Data to process:

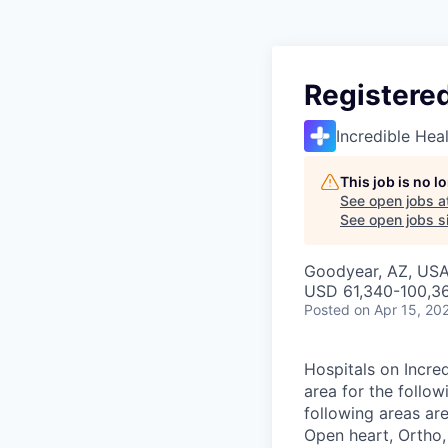
Registered
Incredible Hea
This job is no 
See open jobs a
See open jobs si
Goodyear, AZ, US
USD 61,340-100,36
Posted
on Apr 15, 20
Hospitals on Incred
area for the follow
following areas ar
Open heart, Ortho,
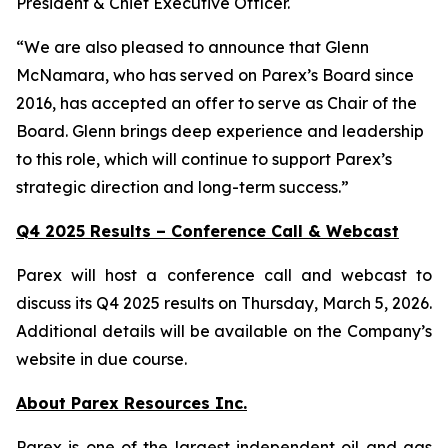
President & Chief Executive Officer.
“We are also pleased to announce that Glenn
McNamara, who has served on Parex’s Board since
2016, has accepted an offer to serve as Chair of the
Board. Glenn brings deep experience and leadership
to this role, which will continue to support Parex’s
strategic direction and long-term success.”
Q4 2025 Results – Conference Call & Webcast
Parex will host a conference call and webcast to
discuss its Q4 2025 results on Thursday, March 5, 2026.
Additional details will be available on the Company’s
website in due course.
About Parex Resources Inc.
Parex is one of the largest independent oil and gas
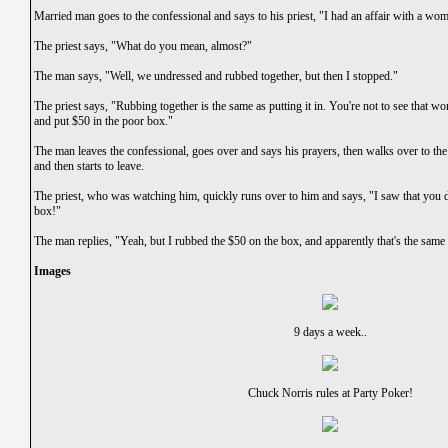
Married man goes to the confessional and says to his priest, "I had an affair with a wom
The priest says, "What do you mean, almost?"
The man says, "Well, we undressed and rubbed together, but then I stopped."
The priest says, "Rubbing together is the same as putting it in. You're not to see that
and put $50 in the poor box."
The man leaves the confessional, goes over and says his prayers, then walks over to t
and then starts to leave.
The priest, who was watching him, quickly runs over to him and says, "I saw that you d
box!"
The man replies, "Yeah, but I rubbed the $50 on the box, and apparently that's the same a
Images
9 days a week..
Chuck Norris rules at Party Poker!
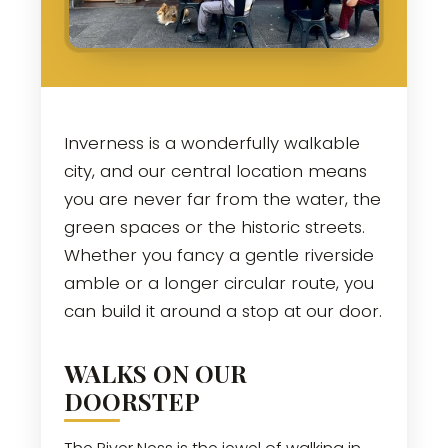
Inverness is a wonderfully walkable
city, and our central location means
you are never far from the water, the
green spaces or the historic streets.
Whether you fancy a gentle riverside
amble or a longer circular route, you
can build it around a stop at our door.
WALKS ON OUR
DOORSTEP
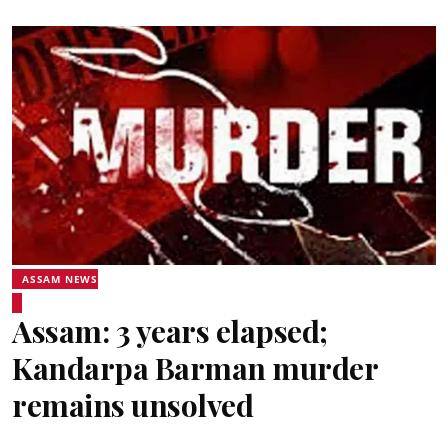
ASSAM NEWS
Assam: 3 years elapsed;
Kandarpa Barman murder
remains unsolved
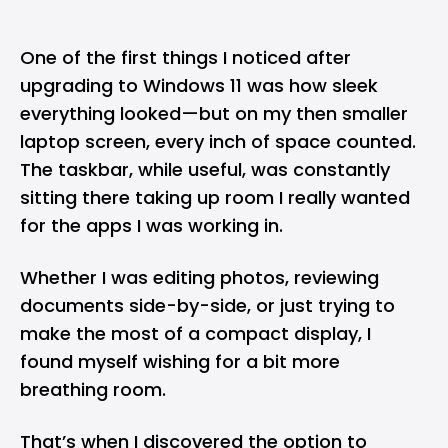
One of the first things I noticed after
upgrading to
Windows 11
was how sleek
everything looked—but on my then smaller
laptop screen, every inch of space counted.
The taskbar, while useful, was constantly
sitting there taking up room I really wanted
for the apps I was working in.
Whether I was editing photos, reviewing
documents side-by-side, or just trying to
make the most of a compact display, I
found myself wishing for a bit more
breathing room.
That’s when I discovered the option to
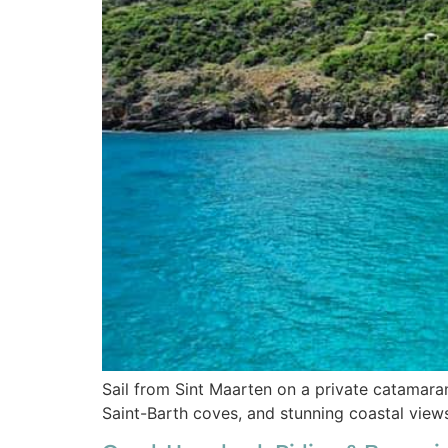
Sail from Sint Maarten on a private catamaran
Saint-Barth coves, and stunning coastal view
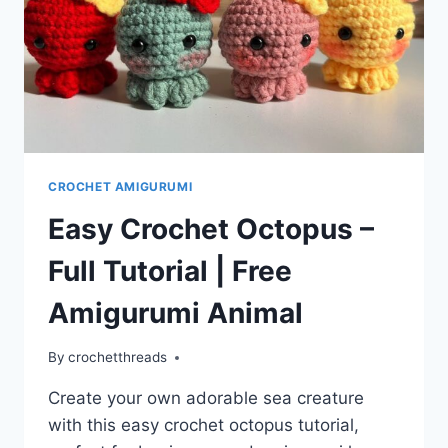
CROCHET AMIGURUMI
Easy Crochet Octopus –
Full Tutorial | Free
Amigurumi Animal
By
crochetthreads
Create your own adorable sea creature
with this easy crochet octopus tutorial,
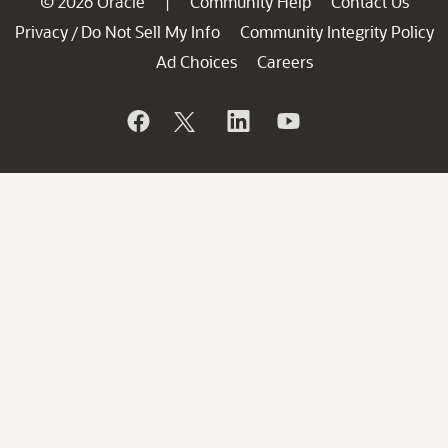
© 2026 Oracle
Community Help
Contact Us
|
Privacy
Do Not Sell My Info
Community Integrity Policy
/
Ad Choices
Careers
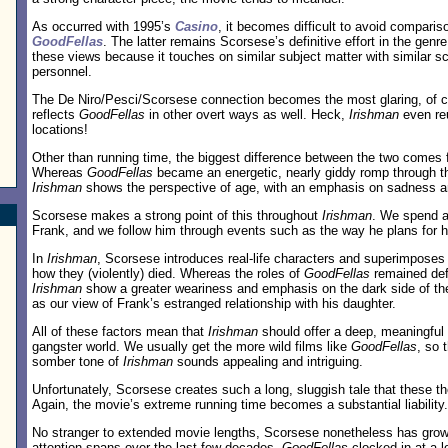
As occurred with 1995’s
Casino
, it becomes difficult to avoid comparis
GoodFellas
. The latter remains Scorsese’s definitive effort in the genr
these views because it touches on similar subject matter with similar s
personnel.
The De Niro/Pesci/Scorsese connection becomes the most glaring, of 
reflects
GoodFellas
in other overt ways as well. Heck,
Irishman
even r
locations!
Other than running time, the biggest difference between the two comes 
Whereas
GoodFellas
became an energetic, nearly giddy romp through th
Irishman
shows the perspective of age, with an emphasis on sadness a
Scorsese makes a strong point of this throughout
Irishman
. We spend a 
Frank, and we follow him through events such as the way he plans for h
In
Irishman
, Scorsese introduces real-life characters and superimposes 
how they (violently) died. Whereas the roles of
GoodFellas
remained defi
Irishman
show a greater weariness and emphasis on the dark side of th
as our view of Frank’s estranged relationship with his daughter.
All of these factors mean that
Irishman
should offer a deep, meaningful 
gangster world. We usually get the more wild films like
GoodFellas
, so 
somber tone of
Irishman
sounds appealing and intriguing.
Unfortunately, Scorsese creates such a long, sluggish tale that these th
Again, the movie’s extreme running time becomes a substantial liability.
No stranger to extended movie lengths, Scorsese nonetheless has grown 
attention spans over the last few decades.
GoodFellas
clocked in at a 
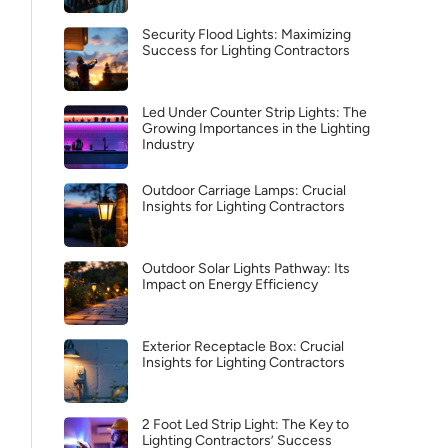
Security Flood Lights: Maximizing
Success for Lighting Contractors
Led Under Counter Strip Lights: The
Growing Importances in the Lighting
Industry
Outdoor Carriage Lamps: Crucial
Insights for Lighting Contractors
Outdoor Solar Lights Pathway: Its
Impact on Energy Efficiency
Exterior Receptacle Box: Crucial
Insights for Lighting Contractors
2 Foot Led Strip Light: The Key to
Lighting Contractors’ Success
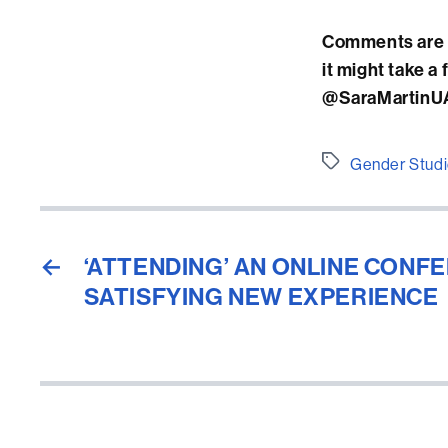
Comments are v
it might take a
@SaraMartinUAB
Etiquetes
Gender Stud
←
‘ATTENDING’ AN ONLINE CONFE
SATISFYING NEW EXPERIENCE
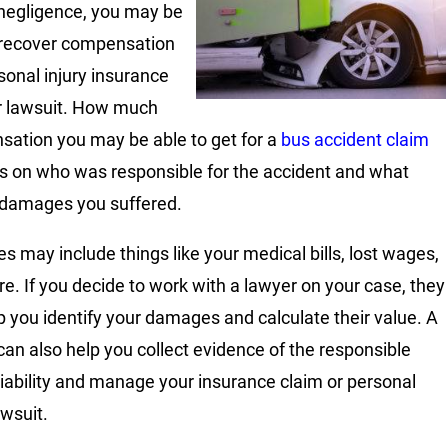
 negligence, you may be
 recover compensation
rsonal injury insurance
r lawsuit. How much
ation you may be able to get for a
bus accident claim
 on who was responsible for the accident and what
 damages you suffered.
 may include things like your medical bills, lost wages,
e. If you decide to work with a lawyer on your case, they
p you identify your damages and calculate their value. A
can also help you collect evidence of the responsible
 liability and manage your insurance claim or personal
awsuit.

The task: Any images must be dropped; all other material is to be printed exactly.

Solved problem:
Registered
Incredible Hea
This job is no 
See open jobs a
See open jobs si
Goodyear, AZ, US
USD 61,340-100,36
Posted
on Apr 15, 20
Hospitals on Incred
area for the follow
following areas ar
Open heart, Ortho,
President & Chief Executive Officer.
“We are also pleased to announce that Glenn
McNamara, who has served on Parex’s Board since
2016, has accepted an offer to serve as Chair of the
Board. Glenn brings deep experience and leadership
to this role, which will continue to support Parex’s
strategic direction and long-term success.”
Q4 2025 Results – Conference Call & Webcast
Parex will host a conference call and webcast to
discuss its Q4 2025 results on Thursday, March 5, 2026.
Additional details will be available on the Company’s
website in due course.
About Parex Resources Inc.
Parex is one of the largest independent oil and gas
Married man goes to the confessional and says to his priest, "I had an affair with a wom
The priest says, "What do you mean, almost?"
The man says, "Well, we undressed and rubbed together, but then I stopped."
The priest says, "Rubbing together is the same as putting it in. You're not to see that
and put $50 in the poor box."
The man leaves the confessional, goes over and says his prayers, then walks over to t
and then starts to leave.
The priest, who was watching him, quickly runs over to him and says, "I saw that you d
box!"
The man replies, "Yeah, but I rubbed the $50 on the box, and apparently that's the same a
Images
9 days a week..
Chuck Norris rules at Party Poker!
Inverness is a wonderfully walkable
city, and our central location means
you are never far from the water, the
green spaces or the historic streets.
Whether you fancy a gentle riverside
amble or a longer circular route, you
can build it around a stop at our door.
WALKS ON OUR
DOORSTEP
ASSAM NEWS
Assam: 3 years elapsed;
Kandarpa Barman murder
remains unsolved
One of the first things I noticed after
upgrading to
Windows 11
was how sleek
everything looked—but on my then smaller
laptop screen, every inch of space counted.
The taskbar, while useful, was constantly
sitting there taking up room I really wanted
for the apps I was working in.
Whether I was editing photos, reviewing
documents side-by-side, or just trying to
make the most of a compact display, I
found myself wishing for a bit more
breathing room.
That’s when I discovered the option to
Sail from Sint Maarten on a private catamaran
Saint-Barth coves, and stunning coastal view
CROCHET AMIGURUMI
Easy Crochet Octopus –
Full Tutorial | Free
Amigurumi Animal
By
crochetthreads
Create your own adorable sea creature
with this easy crochet octopus tutorial,
© 2026 Oracle
Community Help
Contact Us
|
Privacy
Do Not Sell My Info
Community Integrity Policy
/
Ad Choices
Careers
As occurred with 1995’s
Casino
, it becomes difficult to avoid comparis
GoodFellas
. The latter remains Scorsese’s definitive effort in the genr
these views because it touches on similar subject matter with similar s
personnel.
The De Niro/Pesci/Scorsese connection becomes the most glaring, of 
reflects
GoodFellas
in other overt ways as well. Heck,
Irishman
even r
locations!
Other than running time, the biggest difference between the two comes 
Whereas
GoodFellas
became an energetic, nearly giddy romp through th
Irishman
shows the perspective of age, with an emphasis on sadness a
Scorsese makes a strong point of this throughout
Irishman
. We spend a 
Frank, and we follow him through events such as the way he plans for h
In
Irishman
, Scorsese introduces real-life characters and superimposes 
how they (violently) died. Whereas the roles of
GoodFellas
remained defi
Irishman
show a greater weariness and emphasis on the dark side of th
as our view of Frank’s estranged relationship with his daughter.
All of these factors mean that
Irishman
should offer a deep, meaningful 
gangster world. We usually get the more wild films like
GoodFellas
, so 
somber tone of
Irishman
sounds appealing and intriguing.
Unfortunately, Scorsese creates such a long, sluggish tale that these th
Again, the movie’s extreme running time becomes a substantial liability.
No stranger to extended movie lengths, Scorsese nonetheless has grown 
attention spans over the last few decades.
GoodFellas
clocked in at a 
Security Flood Lights: Maximizing
Success for Lighting Contractors
Led Under Counter Strip Lights: The
Growing Importances in the Lighting
Industry
Outdoor Carriage Lamps: Crucial
Insights for Lighting Contractors
Outdoor Solar Lights Pathway: Its
Impact on Energy Efficiency
Exterior Receptacle Box: Crucial
Insights for Lighting Contractors
2 Foot Led Strip Light: The Key to
Lighting Contractors’ Success
Comments are v
it might take a
@SaraMartinUAB
Etiquetes
Gender Stud
←
‘ATTENDING’ AN ONLINE CONFE
SATISFYING NEW EXPERIENCE
 negligence, you may be
 recover compensation
rsonal injury insurance
r lawsuit. How much
ation you may be able to get for a
bus accident claim
 on who was responsible for the accident and what
 damages you suffered.
 may include things like your medical bills, lost wages,
e. If you decide to work with a lawyer on your case, they
p you identify your damages and calculate their value. A
can also help you collect evidence of the responsible
 liability and manage your insurance claim or personal
awsuit.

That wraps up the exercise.